I love caring for baby birds. 
I bred cockatiels for 5 years and have taken care of congo african greys and umbrella cockatoo babies. 
Its a great experience. 
They look good!  :Good Job:

----------


## Jessica Loesch

OMG ... my dream is to have a baby macaw and  raise it up.  Lucky.

----------


## python_addict

raising them as babies is the best way to do it  :Very Happy:  thanks everyone!

----------


## Foschi Exotic Serpents

Awww they are so cute! I had a Quaker (monk) parrot that I raised from a baby years ago. He was my buddy. He was one of my many animals I had to rehome when I had to start my life over after my car accident back in 03. I miss him the most. Birds are a riot! Especially the ones that can talk.

----------


## python_addict

> Birds are a riot! Especially the ones that can talk.

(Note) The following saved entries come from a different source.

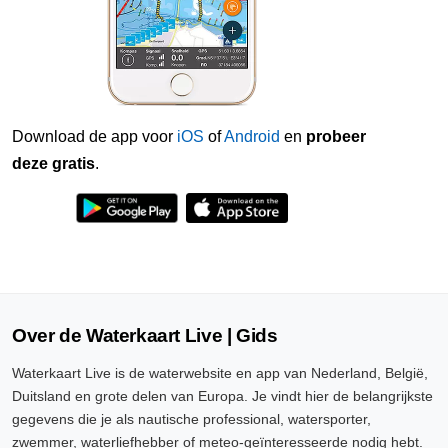
Download de app voor
iOS
of
Android
en
probeer
deze gratis
.
Over de Waterkaart Live | Gids
Waterkaart Live is de waterwebsite en app van Nederland, België,
Duitsland en grote delen van Europa. Je vindt hier de belangrijkste
gegevens die je als nautische professional, watersporter,
zwemmer, waterliefhebber of meteo-geïnteresseerde nodig hebt.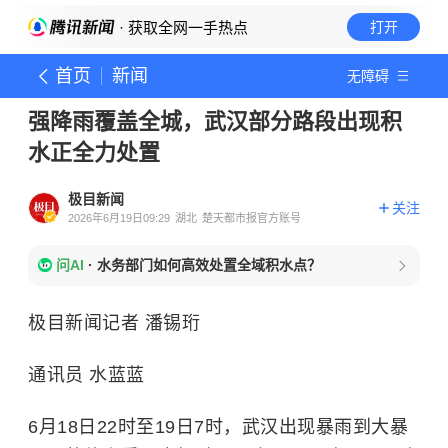
· 获取全网一手热点
打开
首页
新闻
无障碍
强降雨覆盖全城，武汉部分路段出现积
水正全力处置
极目新闻
关注
2026年6月19日09:29
湖北
楚天都市报官方账号
问AI
·
水务部门如何高效处置全域积水点？
极目新闻记者 潘锡珩
通讯员 水蓝蓝
6月18日22时至19日7时，武汉出现暴雨到大暴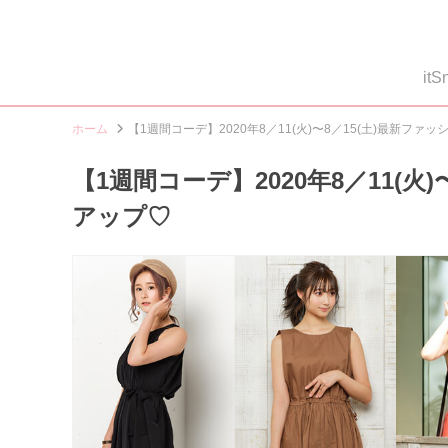
i
ホーム
【1週間コーデ】2020年8／11(火)〜8／15(土)最新フ
【1週間コーデ】2020年8／11(火
アップ♡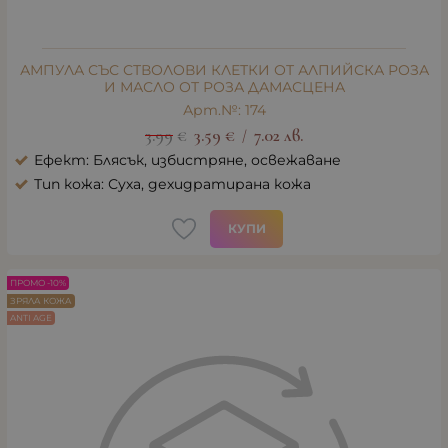
АМПУЛА СЪС СТВОЛОВИ КЛЕТКИ ОТ АЛПИЙСКА РОЗА
И МАСЛО ОТ РОЗА ДАМАСЦЕНА
Арт.№: 174
3.99
€
3.59
€
7.02
лв.
/
Ефект: Блясък, избистряне, освежаване
Тип кожа: Суха, дехидратирана кожа
КУПИ
ПРОМО -10%
ЗРЯЛА КОЖА
ANTI AGE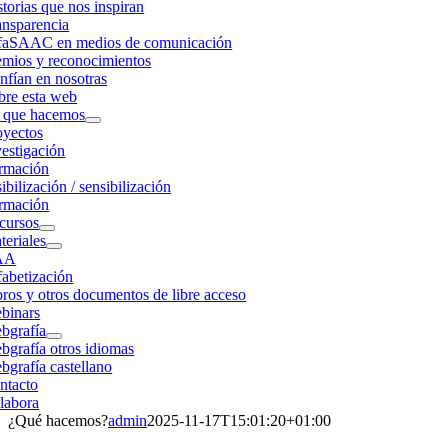
storias que nos inspiran
ansparencia
faSAAC en medios de comunicación
emios y reconocimientos
nfían en nosotras
bre esta web
 que hacemos
oyectos
vestigación
rmación
ibilización / sensibilización
rmación
cursos
teriales
AA
fabetización
bros y otros documentos de libre acceso
binars
bgrafía
bgrafía otros idiomas
bgrafía castellano
ntacto
labora
¿Qué hacemos?
admin
2025-11-17T15:01:20+01:00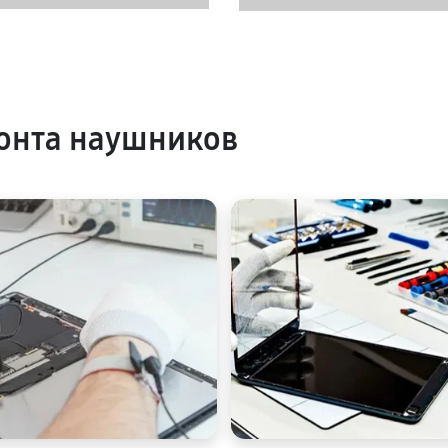
онта наушников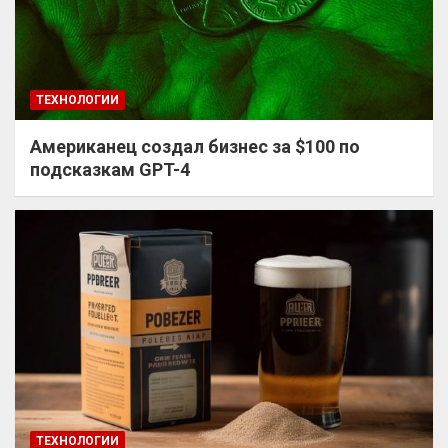
ТЕХНОЛОГИИ
Американец создал бизнес за $100 по
подсказкам GPT-4
ТЕХНОЛОГИИ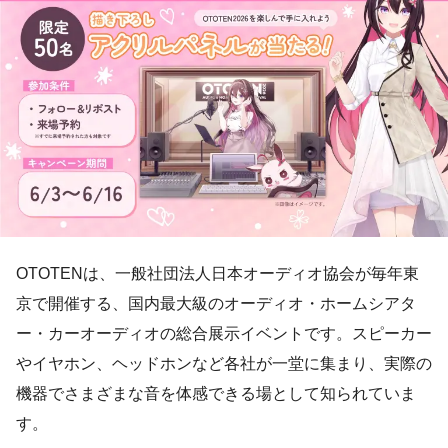
OTOTENは、一般社団法人日本オーディオ協会が毎年東
京で開催する、国内最大級のオーディオ・ホームシアタ
ー・カーオーディオの総合展示イベントです。スピーカー
やイヤホン、ヘッドホンなど各社が一堂に集まり、実際の
機器でさまざまな音を体感できる場として知られていま
す。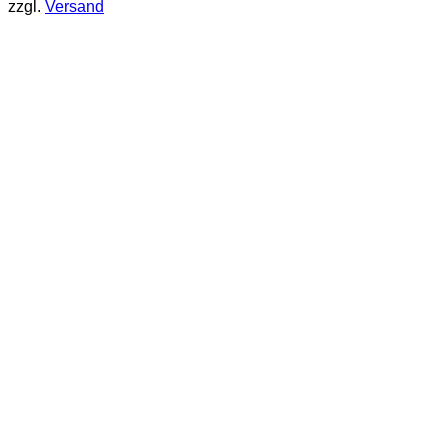
zzgl.
Versand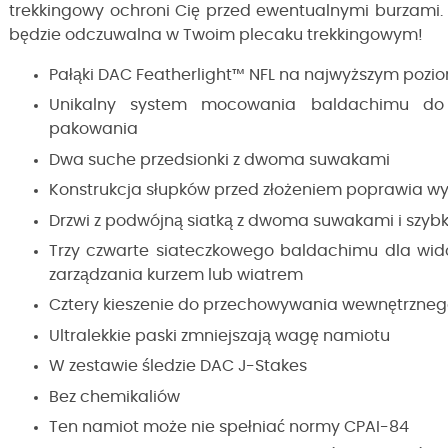
trekkingowy ochroni Cię przed ewentualnymi burzami.
będzie odczuwalna w Twoim plecaku trekkingowym!
Pałąki DAC Featherlight™ NFL na najwyższym pozi
Unikalny system mocowania baldachimu do
pakowania
Dwa suche przedsionki z dwoma suwakami
Konstrukcja słupków przed złożeniem poprawia wy
Drzwi z podwójną siatką z dwoma suwakami i szybk
Trzy czwarte siateczkowego baldachimu dla wid
zarządzania kurzem lub wiatrem
Cztery kieszenie do przechowywania wewnętrzne
Ultralekkie paski zmniejszają wagę namiotu
W zestawie śledzie DAC J-Stakes
Bez chemikaliów
Ten namiot może nie spełniać normy CPAI-84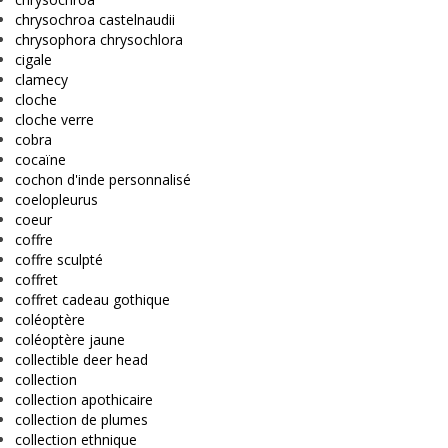
chrysochroa castelnaudii
chrysophora chrysochlora
cigale
clamecy
cloche
cloche verre
cobra
cocaïne
cochon d'inde personnalisé
coelopleurus
coeur
coffre
coffre sculpté
coffret
coffret cadeau gothique
coléoptère
coléoptère jaune
collectible deer head
collection
collection apothicaire
collection de plumes
collection ethnique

Oh boy the people we bought the blue and gold macaw from had not bothered to watch their language...he says wanna fight? put 'em up all the time and when he sees you eat he says want some? also when you tickle him he says quit it lmao my favorite thing he does is if you say penguin he ruffles his feathers up and says brrrr  :Very Happy:

----------


## python_addict

The big one successfully flew for the first time today so now he wont stay still i have so many scratches on my shoulder from him learning to land haha the little one is still jumping and flapping and trying to fly also the babies got in a fight and the little ones beak was hurt horribly.....but is doing better though hes still our head bobber

----------